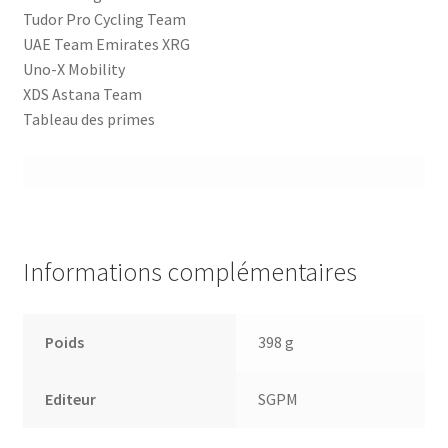
Tudor Pro Cycling Team
UAE Team Emirates XRG
Uno-X Mobility
XDS Astana Team
Tableau des primes
Informations complémentaires
Poids
398 g
Editeur
SGPM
::::
*What to produce:* Which lines in the records above include the word "Team"? Copy them out.

*Output:*
Tudor Pro Cycling Team
UAE Team Emirates XRG
XDS Astana Team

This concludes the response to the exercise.